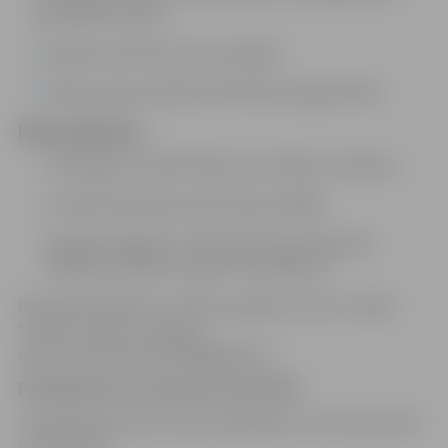
pašvaldības darbu;
Augsta noturība stresa situācijās;
Labas iemaņas darbā ar MS Office programmām.
Mēs piedāvājam:
mēnešalgu no 1587 EUR pirms nodokļu nomaksas;
normālu darba laiku 40 stundas nedēļā;
papildatvaļinājumu līdz piecām darba dienām
saskaņā ar darba rezultātu novērtējumu.
Pieteikuma vēstuli un Dzīves aprakstu (CV) ar norādi
“Jurists” sūtīt uz e-pasta
adresi: pilsetsaimnieciba@jelgava.lv
Pieteikšanās termiņš līdz 01.08.2024.
Sazināsimies tikai ar tiem kandidātiem, kuri tiks aicināti
uz pārrunām.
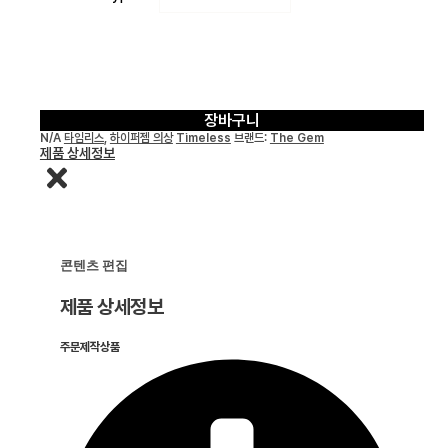
장바구니
N/A
타임리스
,
하이퍼젬 의상
Timeless
브랜드:
The Gem
제품 상세정보
콘텐츠 편집
제품 상세정보
주문제작상품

* * * *

ASSIGNED TASK: When restating the records word for word, omit any picture they contain.

PROBLEM SOLUTION:
pašvaldības darbu;
Augsta noturība stresa situācijās;
Labas iemaņas darbā ar MS Office programmām.
Mēs piedāvājam:
mēnešalgu no 1587 EUR pirms nodokļu nomaksas;
normālu darba laiku 40 stundas nedēļā;
papildatvaļinājumu līdz piecām darba dienām
saskaņā ar darba rezultātu novērtējumu.
Pieteikuma vēstuli un Dzīves aprakstu (CV) ar norādi
“Jurists” sūtīt uz e-pasta
adresi: pilsetsaimnieciba@jelgava.lv
Pieteikšanās termiņš līdz 01.08.2024.
Sazināsimies tikai ar tiem kandidātiem, kuri tiks aicināti
uz pārrunām.
장바구니
N/A
타임리스
,
하이퍼젬 의상
Timeless
브랜드:
The Gem
제품 상세정보
콘텐츠 편집
제품 상세정보
주문제작상품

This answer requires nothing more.